Children from housing unstable families have a high risk of reentering the child welfare system. However, to our knowledge, no studies have specifically explored qualitative factors related to child welfare reentry among housing unstable families focusing on their and their service providers’ perspectives. This study was a qualitative follow-up on findings from a randomized controlled trial (RCT) designed to promote safe and timely reunification among housing unstable families. We explored the perspectives of seven housing-unstable caregivers whose children had reentered the foster care system, and 12 service providers regarding factors associated with foster-care reentry. Applying Maslow’s hierarchy of needs and ecological systems theory, our findings revealed that individual level (e.g., domestic violence, substance abuse, mental health) and system level (e.g., service provider prejudice and bias) factors were associated with foster care reentry. We offer suggestions for implications for research, policy, and practice.

Disclosure statement

No potential conflict of interest was reported by the author(s).

Additional information

Notes on contributors

Rong Bai

Rong Bai is a postdoctoral research fellow at Boston College School of Social Work. Her overarching research goal is to examine social determinants that contribute to child maltreatment and child welfare system involvement, with an aim to promote child and family well-being. She is particularly interested in the overlap between housing instability and child welfare involvement.

Cyleste Collins

Cyleste Collins is an Associate Professor in the School of Social Work at Cleveland State University.
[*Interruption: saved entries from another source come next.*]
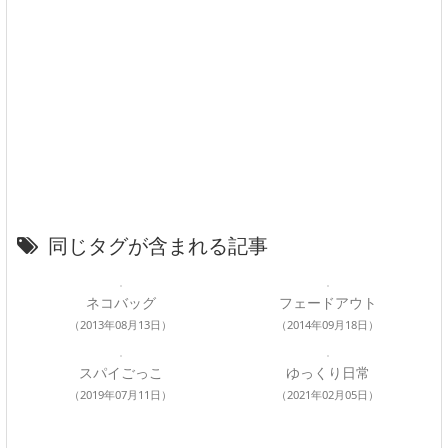
同じタグが含まれる記事
ネコバッグ
フェードアウト
（2013年08月13日）
（2014年09月18日）
スパイごっこ
ゆっくり日常
（2019年07月11日）
（2021年02月05日）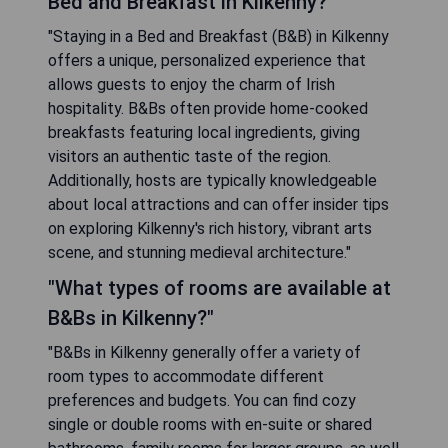
Bed and Breakfast in Kilkenny?"
"Staying in a Bed and Breakfast (B&B) in Kilkenny
offers a unique, personalized experience that
allows guests to enjoy the charm of Irish
hospitality. B&Bs often provide home-cooked
breakfasts featuring local ingredients, giving
visitors an authentic taste of the region.
Additionally, hosts are typically knowledgeable
about local attractions and can offer insider tips
on exploring Kilkenny's rich history, vibrant arts
scene, and stunning medieval architecture."
"What types of rooms are available at
B&Bs in Kilkenny?"
"B&Bs in Kilkenny generally offer a variety of
room types to accommodate different
preferences and budgets. You can find cozy
single or double rooms with en-suite or shared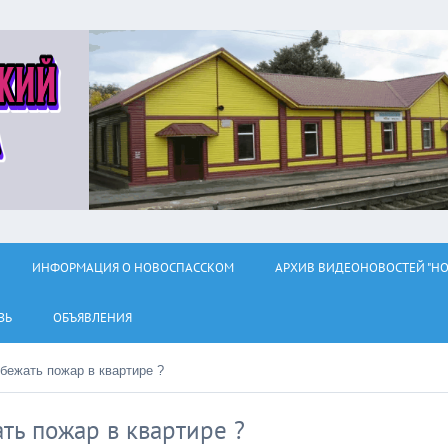
ИНФОРМАЦИЯ О НОВОСПАССКОМ
АРХИВ ВИДЕОНОВОСТЕЙ "НО
ЗЬ
ОБЪЯВЛЕНИЯ
бежать пожар в квартире ?
ть пожар в квартире ?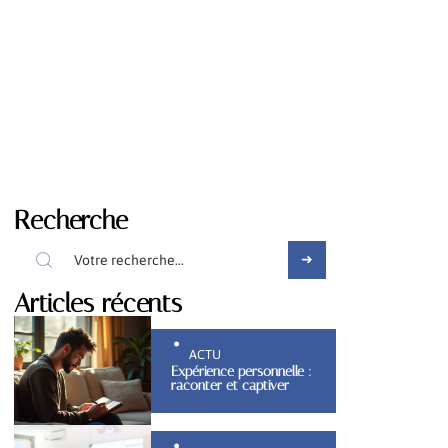
Recherche
Articles récents
ACTU
Expérience personnelle :
raconter et captiver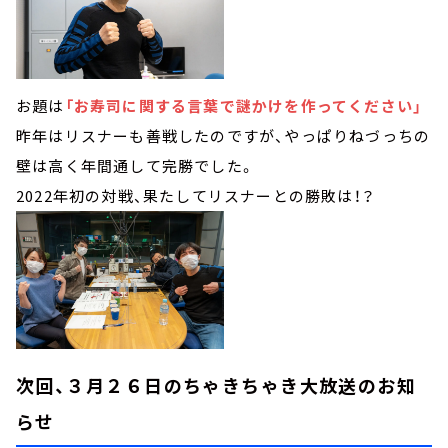
お題は
「お寿司に関する言葉で謎かけを作ってください」
昨年はリスナーも善戦したのですが、やっぱりねづっちの
壁は高く年間通して完勝でした。
2022年初の対戦、果たしてリスナーとの勝敗は！？
次回、３月２６日のちゃきちゃき大放送のお知
らせ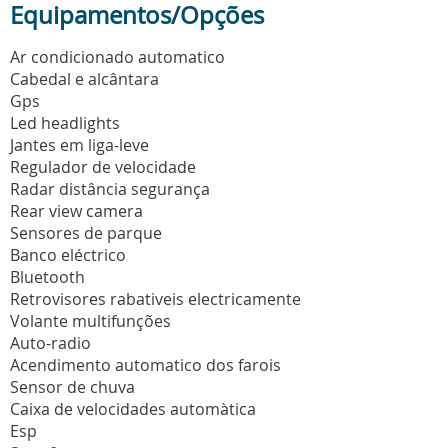
Equipamentos/Opções
Ar condicionado automatico
Cabedal e alcântara
Gps
Led headlights
Jantes em liga-leve
Regulador de velocidade
Radar distância segurança
Rear view camera
Sensores de parque
Banco eléctrico
Bluetooth
Retrovisores rabativeis electricamente
Volante multifunções
Auto-radio
Acendimento automatico dos farois
Sensor de chuva
Caixa de velocidades automàtica
Esp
She has more than 20 years’ experience evaluating community-based programs. She has also published on the impact of paid sick leave policies, substance abuse, child abuse and neglect, domestic violence, homeless and housing unstable families, families experiencing foreclosure, refugee health, infant mortality, and university-community partnerships.

Robert Fischer

Robert L. Fischer is an Associate Professor at the Jack, Joseph and Morton Mandel School of Applied Social Sciences of Case Western Reserve University, where he leads a range of evaluation research studies and teaches evaluation methods to graduate students in social work and nonprofit management. He is also Co-Director of the The Center on Urban Poverty and Community Development. Since 2001, he has led the Center’s research on Invest in Children, a county-wide early childhood initiative that includes home visiting, children’s health, and childcare components. Dr. Fischer is also faculty director of the Master of Nonprofit Organizations (MNO) degree program.

David Crampton

David S. Crampton is an Associate Professor of Social Work at the Mandel School of Applied Social Sciences, Case Western Reserve University. His research interests focus on the evaluation of family centered and community-based child welfare practices, with the ultimate goal of protecting vulnerable children through the engagement of families, communities and social service providers.